## [THE PROBLEM]
Every record below should be repeated exactly. Omit the pictures.

## [EXERCISE INPUTS]
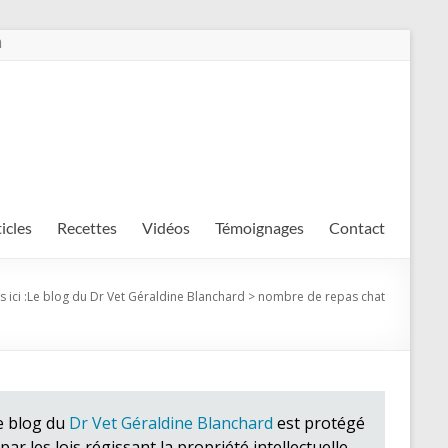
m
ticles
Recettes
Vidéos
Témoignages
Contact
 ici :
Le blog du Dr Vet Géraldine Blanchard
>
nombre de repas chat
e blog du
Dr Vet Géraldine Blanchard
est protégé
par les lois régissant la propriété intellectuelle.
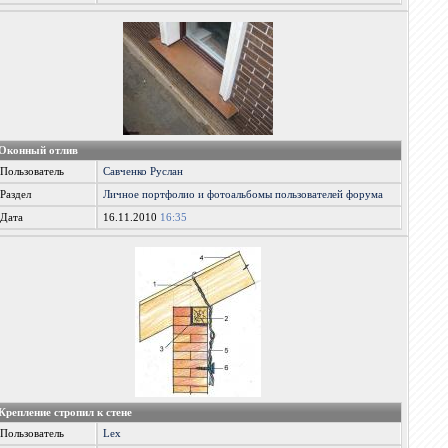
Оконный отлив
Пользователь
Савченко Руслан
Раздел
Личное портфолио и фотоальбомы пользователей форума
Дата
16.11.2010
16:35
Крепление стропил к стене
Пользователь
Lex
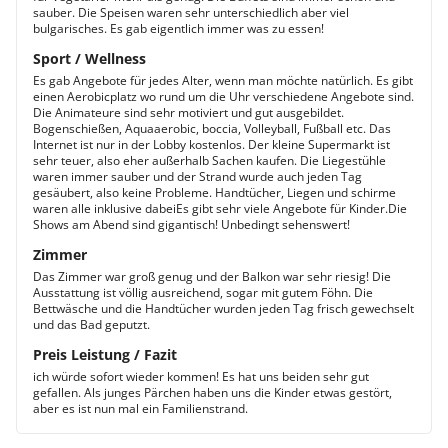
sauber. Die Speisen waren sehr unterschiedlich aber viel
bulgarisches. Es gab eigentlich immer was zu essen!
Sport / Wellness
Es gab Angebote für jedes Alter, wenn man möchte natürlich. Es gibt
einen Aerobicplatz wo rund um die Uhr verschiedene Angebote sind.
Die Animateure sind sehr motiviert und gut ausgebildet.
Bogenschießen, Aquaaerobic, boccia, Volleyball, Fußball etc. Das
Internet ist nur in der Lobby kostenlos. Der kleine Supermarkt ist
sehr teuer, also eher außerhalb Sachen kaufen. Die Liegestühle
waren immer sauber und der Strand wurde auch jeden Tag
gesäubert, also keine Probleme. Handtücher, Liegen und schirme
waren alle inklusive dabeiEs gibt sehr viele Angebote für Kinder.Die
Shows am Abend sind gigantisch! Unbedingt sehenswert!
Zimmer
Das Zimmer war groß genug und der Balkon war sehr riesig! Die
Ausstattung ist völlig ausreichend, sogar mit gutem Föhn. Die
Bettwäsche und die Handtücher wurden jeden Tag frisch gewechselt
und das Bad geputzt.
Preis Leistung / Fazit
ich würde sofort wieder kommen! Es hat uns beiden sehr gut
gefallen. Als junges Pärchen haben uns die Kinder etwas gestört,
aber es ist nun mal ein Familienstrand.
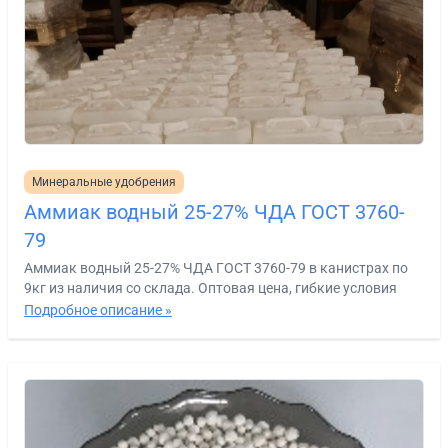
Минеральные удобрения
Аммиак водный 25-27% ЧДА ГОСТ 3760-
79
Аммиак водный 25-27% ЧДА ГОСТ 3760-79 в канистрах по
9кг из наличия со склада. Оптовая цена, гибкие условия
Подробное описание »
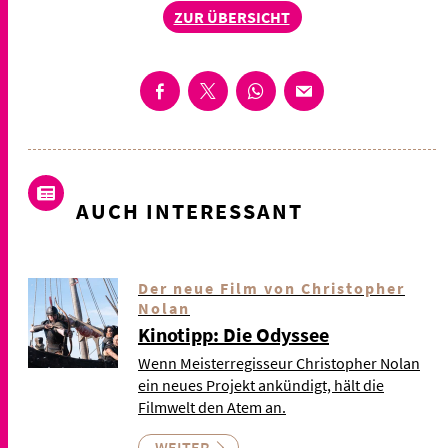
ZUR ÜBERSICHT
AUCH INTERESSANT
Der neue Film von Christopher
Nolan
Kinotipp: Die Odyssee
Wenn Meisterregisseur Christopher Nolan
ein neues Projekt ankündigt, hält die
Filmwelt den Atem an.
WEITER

## [RESPONSE TO THIS EXERCISE]
m
ticles
Recettes
Vidéos
Témoignages
Contact
 ici :
Le blog du Dr Vet Géraldine Blanchard
>
nombre de repas chat
e blog du
Dr Vet Géraldine Blanchard
est protégé
par les lois régissant la propriété intellectuelle.
Оконный отлив
Пользователь
Савченко Руслан
Раздел
Личное портфолио и фотоальбомы пользователей форума
Дата
16.11.2010
16:35
Крепление стропил к стене
Пользователь
Lex
sauber. Die Speisen waren sehr unterschiedlich aber viel
bulgarisches. Es gab eigentlich immer was zu essen!
Sport / Wellness
Es gab Angebote für jedes Alter, wenn man möchte natürlich. Es gibt
einen Aerobicplatz wo rund um die Uhr verschiedene Angebote sind.
Die Animateure sind sehr motiviert und gut ausgebildet.
Bogenschießen, Aquaaerobic, boccia, Volleyball, Fußball etc. Das
Internet ist nur in der Lobby kostenlos. Der kleine Supermarkt ist
sehr teuer, also eher außerhalb Sachen kaufen. Die Liegestühle
waren immer sauber und der Strand wurde auch jeden Tag
gesäubert, also keine Probleme. Handtücher, Liegen und schirme
waren alle inklusive dabeiEs gibt sehr viele Angebote für Kinder.Die
Shows am Abend sind gigantisch! Unbedingt sehenswert!
Zimmer
Das Zimmer war groß genug und der Balkon war sehr riesig! Die
Ausstattung ist völlig ausreichend, sogar mit gutem Föhn. Die
Bettwäsche und die Handtücher wurden jeden Tag frisch gewechselt
und das Bad geputzt.
Preis Leistung / Fazit
ich würde sofort wieder kommen! Es hat uns beiden sehr gut
gefallen. Als junges Pärchen haben uns die Kinder etwas gestört,
aber es ist nun mal ein Familienstrand.
Минеральные удобрения
Аммиак водный 25-27% ЧДА ГОСТ 3760-
79
Аммиак водный 25-27% ЧДА ГОСТ 3760-79 в канистрах по
9кг из наличия со склада. Оптовая цена, гибкие условия
Подробное описание »
ZUR ÜBERSICHT
AUCH INTERESSANT
Der neue Film von Christopher
Nolan
Kinotipp: Die Odyssee
Wenn Meisterregisseur Christopher Nolan
ein neues Projekt ankündigt, hält die
Filmwelt den Atem an.
WEITER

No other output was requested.